Abstract: Fault-tolerant Quantum Processing Units (QPUs) promise to deliver exponential speed-ups in select computational tasks, yet their integration into modern deep learning pipelines remains unclear. In this work, we take a step towards bridging this gap by presenting the first fully-coherent quantum implementation of a multilayer neural network with non-linear activation functions. Our constructions mirror widely used deep learning architectures based on ResNet, and consist of residual blocks with multi-filter 2D convolutions, sigmoid activations, skip-connections, and layer normalizations. We analyse the complexity of inference for networks under three quantum data access regimes.
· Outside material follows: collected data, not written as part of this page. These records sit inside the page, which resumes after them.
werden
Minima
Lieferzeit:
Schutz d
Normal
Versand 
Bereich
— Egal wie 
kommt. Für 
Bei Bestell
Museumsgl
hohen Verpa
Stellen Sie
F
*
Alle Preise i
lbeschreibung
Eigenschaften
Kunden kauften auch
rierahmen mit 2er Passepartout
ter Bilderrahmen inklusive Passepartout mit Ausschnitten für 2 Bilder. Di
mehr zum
Without any assumptions, we establish a quadratic speedup over classical methods for shallow bilinear-style networks. With efficient quantum access to the weights, we obtain a quartic speedup over classical methods. With efficient quantum access to both the inputs and the network weights, we prove that a network with an $N$-dimensional vectorized input, $k$ residual block layers, and a final residual-linear-pooling layer can be implemented with an error of $\epsilon$ with $O(\text{polylog}(N/\epsilon)^k)$ inference cost.

Summary

The paper presents a fully coherent quantum framework that accelerates inference in ResNet-style architectures using fault-tolerant quantum computers.
It introduces a modular vector-encoding technique for efficient quantum matrix-vector arithmetic that maintains norm preservation and low circuit depth.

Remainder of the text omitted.